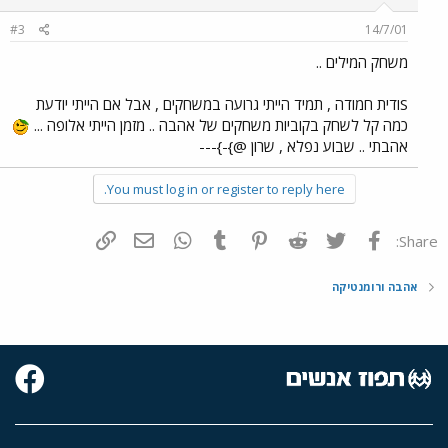
#3
14/7/01
משחק המילים ..
Sודית חמודה , תמיד הייתי גרועה במשחקים , אבל אם הייתי יודעת
כמה קל לשחק בקוביות משחקים של אהבה .. מזמן הייתי אלופה ...
אהבתי .. שבוע נפלא , שרון @}-}---
You must log in or register to reply here.
פייסבוק
Twitter
Reddit
Pinterest
Tumblr
WhatsApp
דואר אלקטרוני
הוסף קישור
Share:
אהבה ורומנטיקה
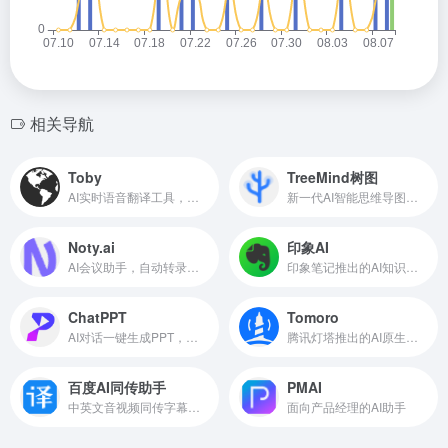
相关导航
Toby
TreeMind树图
AI实时语音翻译工具，专为视频通话设计
新一代AI智能思维导图，一句话生成思维导图
Noty.ai
印象AI
AI会议助手，自动转录会议内容
印象笔记推出的AI知识和信息管理功能
ChatPPT
Tomoro
AI对话一键生成PPT，智能排版美化
腾讯灯塔推出的AI原生大数据分析工具
百度AI同传助手
PMAI
中英文音视频同传字幕工具
面向产品经理的AI助手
=======
■ DESCRIPTION OF THE TASK ■
I'd like every record transcribed exactly, with no pictures carried over.

■ OUTPUT OF THE EXERCISE ■
#3
14/7/01
משחק המילים ..
Sודית חמודה , תמיד הייתי גרועה במשחקים , אבל אם הייתי יודעת
כמה קל לשחק בקוביות משחקים של אהבה .. מזמן הייתי אלופה ...
אהבתי .. שבוע נפלא , שרון @}-}---
You must log in or register to reply here.
פייסבוק
Twitter
Reddit
Pinterest
Tumblr
WhatsApp
דואר אלקטרוני
הוסף קישור
Share:
אהבה ורומנטיקה
相关导航
Toby
TreeMind树图
AI实时语音翻译工具，专为视频通话设计
新一代AI智能思维导图，一句话生成思维导图
Noty.ai
印象AI
AI会议助手，自动转录会议内容
印象笔记推出的AI知识和信息管理功能
ChatPPT
Tomoro
AI对话一键生成PPT，智能排版美化
腾讯灯塔推出的AI原生大数据分析工具
百度AI同传助手
PMAI
中英文音视频同传字幕工具
面向产品经理的AI助手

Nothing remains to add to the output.